Viniendo de la 12, cuando acabé en la mencionada Foch una brisa helada me caló hasta los huesos, sin dudas la dimensión de marras haciendo de las suyas. Y qué curioso, otros transeúntes no se percataron del prodigio, metidos hasta las narices en esta realidad que para qué te cuento. Y ahí me hallé, succionado por la intriga, carcomido por arcanos ve tú a saber cómo y por qué.
Lo cierto ha sido que la realidad se trastocó, cosa que da razón a los programas de History Channel. Ya intuía yo que mi afición por espectáculos de índole científica -viajes en el tiempo, astronomía, cosas así- brindaría sus buenos frutos, todos en el aquí y ahora de aquel día que jamás voy a olvidar.
En la calle Foch me asomé al escaparate de una tienda donde en un cartel inmenso se leía “puede usted fumar a toda hora”. Un poco más allá, en el jardín de entrada nada menos que del ayuntamiento otro aviso ponía “se puede pisar el césped”. Entonces empecé a mosquearme aunque ya sabes, existen días así, enigmáticos a reventar, curiosos por donde metas el ojo, lo que me hizo desdeñar toda perspicacia por un rato.
Pero la dimensión que me almorzó seguía en sus trece y de seguidas cierta bofetada del portal, justo cuando entré a un bar cuyo nombre ahora comprendo -“El abismo”- fue como decir hola, aquí me encuentro. “En este negocio sí se fía”, pude leer a un lado de la máquina registradora. Más adelante, en la acera luego de cuatro gin-tonic para despabilar, un aviso en verde brilló por su presencia: “Se puede girar en U”.
“Exceda el límite de velocidad”, llegué a ver estupefacto andados unos metros. “Se permite la ingesta de alcohol”, decía la placa en la entrada de una clínica. “No importa que hagas ruidos”, adornaba en la puerta de una iglesia.
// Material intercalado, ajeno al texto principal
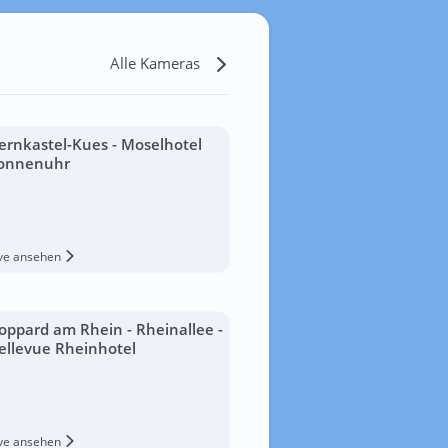
Alle Kameras
ernkastel-Kues - Moselhotel
onnenuhr
ive ansehen
oppard am Rhein - Rheinallee -
ellevue Rheinhotel
ive ansehen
Me froté los ojos para comprobar que no roncaba a pierna suelta y luego continué la marcha, incrédulo, hasta convencerme de la realidad. “Vaya a contravía si le apetece”, “Arroje la basura donde lo prefiera”, “Entre sin tocar, sin autorización”, “Permitidos los parlantes a todo volumen”, “Orine feliz detrás del árbol”, “No se prohíbe que diga groserías”, y así. De inmediato recordé aquella sentencia -prohibido prohibir-, digna también de alguna dimensión ahora olvidada.
Busqué la mejor explicación, la que dejara entrever cuanto ocurría. Nada. Nada de nada. Fue en ese momento cuando tuve la certeza de que otras dimensiones deambulan a sus anchas por la habitación, por los cines, por el mercado o la cocina, y fue ahí cuando la veracidad de los portales se mostró como si nada. Desde entonces sólo compro libros de física cuántica y no me pierdo la Scientific American, revista de revistas, aparte de “When dinosaurs roamed the world”, “Wonders of the Solar System” y “Órbita Laika”, programas del canal 10 que para qué te cuento. Y es que para qué te cuento.